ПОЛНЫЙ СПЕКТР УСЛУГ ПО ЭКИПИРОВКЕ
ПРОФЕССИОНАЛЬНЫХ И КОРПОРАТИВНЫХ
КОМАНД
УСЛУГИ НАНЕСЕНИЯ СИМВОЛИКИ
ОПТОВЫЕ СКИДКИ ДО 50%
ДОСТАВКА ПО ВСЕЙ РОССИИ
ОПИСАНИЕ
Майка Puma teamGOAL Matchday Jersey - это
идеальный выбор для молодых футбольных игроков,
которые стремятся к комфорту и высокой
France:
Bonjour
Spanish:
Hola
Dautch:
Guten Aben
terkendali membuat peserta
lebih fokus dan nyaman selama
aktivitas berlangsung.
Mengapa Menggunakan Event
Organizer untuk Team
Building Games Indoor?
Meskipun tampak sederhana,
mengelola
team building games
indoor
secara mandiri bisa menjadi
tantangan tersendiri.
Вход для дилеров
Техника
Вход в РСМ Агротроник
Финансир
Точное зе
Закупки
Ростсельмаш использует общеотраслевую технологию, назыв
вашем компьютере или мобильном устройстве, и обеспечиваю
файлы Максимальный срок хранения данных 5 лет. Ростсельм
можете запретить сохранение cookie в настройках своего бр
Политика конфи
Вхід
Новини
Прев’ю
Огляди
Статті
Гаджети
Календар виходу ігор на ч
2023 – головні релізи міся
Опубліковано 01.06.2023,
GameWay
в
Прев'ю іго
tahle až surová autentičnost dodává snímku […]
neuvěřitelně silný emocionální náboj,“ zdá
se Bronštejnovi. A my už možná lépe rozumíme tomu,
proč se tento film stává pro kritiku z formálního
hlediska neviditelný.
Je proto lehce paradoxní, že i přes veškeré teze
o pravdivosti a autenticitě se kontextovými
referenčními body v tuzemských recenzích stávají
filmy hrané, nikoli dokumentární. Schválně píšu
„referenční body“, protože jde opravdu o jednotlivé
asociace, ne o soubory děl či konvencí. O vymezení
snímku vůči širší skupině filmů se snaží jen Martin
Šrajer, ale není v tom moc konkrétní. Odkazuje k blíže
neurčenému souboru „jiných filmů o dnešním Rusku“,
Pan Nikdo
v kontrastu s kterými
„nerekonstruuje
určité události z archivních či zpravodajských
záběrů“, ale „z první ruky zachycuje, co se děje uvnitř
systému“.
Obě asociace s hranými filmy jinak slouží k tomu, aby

* _TASK DETAILS_:
From the line holding "которые стремятся к комфорту и высокой" to the final line of the data, repeat every line exactly. Leave out all the rest.

* _TASK ANSWER_:
которые стремятся к комфорту и высокой
France:
Bonjour
Spanish:
Hola
Dautch:
Guten Aben
terkendali membuat peserta
lebih fokus dan nyaman selama
aktivitas berlangsung.
Mengapa Menggunakan Event
Organizer untuk Team
Building Games Indoor?
Meskipun tampak sederhana,
mengelola
team building games
indoor
secara mandiri bisa menjadi
tantangan tersendiri.
Вход для дилеров
Техника
Вход в РСМ Агротроник
Финансир
Точное зе
Закупки
Ростсельмаш использует общеотраслевую технологию, назыв
вашем компьютере или мобильном устройстве, и обеспечиваю
файлы Максимальный срок хранения данных 5 лет. Ростсельм
можете запретить сохранение cookie в настройках своего бр
Политика конфи
Вхід
Новини
Прев’ю
Огляди
Статті
Гаджети
Календар виходу ігор на ч
2023 – головні релізи міся
Опубліковано 01.06.2023,
GameWay
в
Прев'ю іго
tahle až surová autentičnost dodává snímku […]
neuvěřitelně silný emocionální náboj,“ zdá
se Bronštejnovi. A my už možná lépe rozumíme tomu,
proč se tento film stává pro kritiku z formálního
hlediska neviditelný.
Je proto lehce paradoxní, že i přes veškeré teze
o pravdivosti a autenticitě se kontextovými
referenčními body v tuzemských recenzích stávají
filmy hrané, nikoli dokumentární. Schválně píšu
„referenční body“, protože jde opravdu o jednotlivé
asociace, ne o soubory děl či konvencí. O vymezení
snímku vůči širší skupině filmů se snaží jen Martin
Šrajer, ale není v tom moc konkrétní. Odkazuje k blíže
neurčenému souboru „jiných filmů o dnešním Rusku“,
Pan Nikdo
v kontrastu s kterými
„nerekonstruuje
určité události z archivních či zpravodajských
záběrů“, ale „z první ruky zachycuje, co se děje uvnitř
systému“.
Obě asociace s hranými filmy jinak slouží k tomu, aby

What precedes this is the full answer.